Estos y otros pensamientos invaden el alma del sabio entre aquellas paredes que le tienen aprisionado. Se siente completamente hundido, triste y acabado. La luz de su alma espiritual está totalmente apagada. Apenas respira, apenas siente, apenas... vive. Su espíritu esta herido y amedrentado. No puede moverse... ni quiere.  

Solo llora. 

Solo gime. 

Es el infierno. 

 

Entretanto, en los cielos superiores, el crítico prosigue su campaña en favor del amigo olvidado. Se siente exhausto ante la negativa general de ayuda que se ha encontrado, no solo de sus compañeros sino de algunos otros moradores del espacio celeste. No sabe ya a quién acudir. Se apoya en el pasamanos de la terraza que da al abismo del purgatorio y contempla la caída interminable de aquel barranco, pensando en su hermano sepultado más allá, en los límites profundos del infierno. Quizás no haya esperanza y efectivamente Dios haya decidido dejar allí a su amigo. El sacrificio debe ser completo. La vida, la muerte y la eternidad no es un juego. Eligió su propio destino.  

Pero... 

En aquel momento un relincho de caballo le saca de sus diatribas y se gira para comprobar quién anda detrás de él.  

Es Juana. 

—Me han dicho que buscas ayuda—dice la santa niña mientras aparta sus dorados cabellos de la cara—quizás yo pueda ayudarte. 

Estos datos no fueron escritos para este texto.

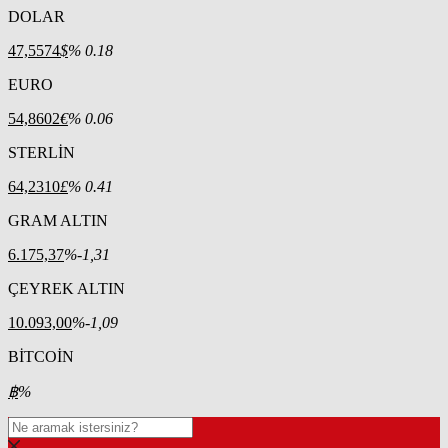
DOLAR
47,5574
$
% 0.18
EURO
54,8602
€
% 0.06
STERLİN
64,2310
£
% 0.41
GRAM ALTIN
6.175,37
%-1,31
ÇEYREK ALTIN
10.093,00
%-1,09
BİTCOİN
฿
%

El crítico asombrado siente que renace en su interior la esperanza y rápidamente le cuenta el caso a la guerrera francesa. 

—¿Y el Padre no se ha pronunciado? 

—No. Sabemos que lo sabe todo y nada se le escapa y por eso, es más inquietante su silencio.  

—¿Has consultado al tribunal de los doctores? 

—No. Era mi último recurso. 

Juana de Arco se acerca a la barandilla de la terraza observando el horizonte ensimismada en sus pensamientos, mientras el crítico la observa expectante. 

—Esto no puede quedar así. Vamos, acompáñame. 

Ambos suben a lomos del caballo celestial con un grácil salto y parten raudos hacia el norte. 

 


Al sabio no le importa nada. Nada hay por lo que luchar. Nada queda ya por lo que vivir. Se abandona a su suerte, rendido y derrotado. Su diálogo interior prosigue, aunque... quizás no sea tan interior. El sabio comprende poco a poco que se está comunicando con alguien. Sus pensamientos no nacen y mueren en el interior de su alma sino que se transmiten y alguien los oye y los responde. Se ha percatado que algunos de sus argumentos derrotistas no son propios sino que alguien los ha producido desde el exterior. A duras penas puede moverse entre las paredes pero logra palpar el muro que tiene rozando sus cara y nota cierto calor al otro lado. 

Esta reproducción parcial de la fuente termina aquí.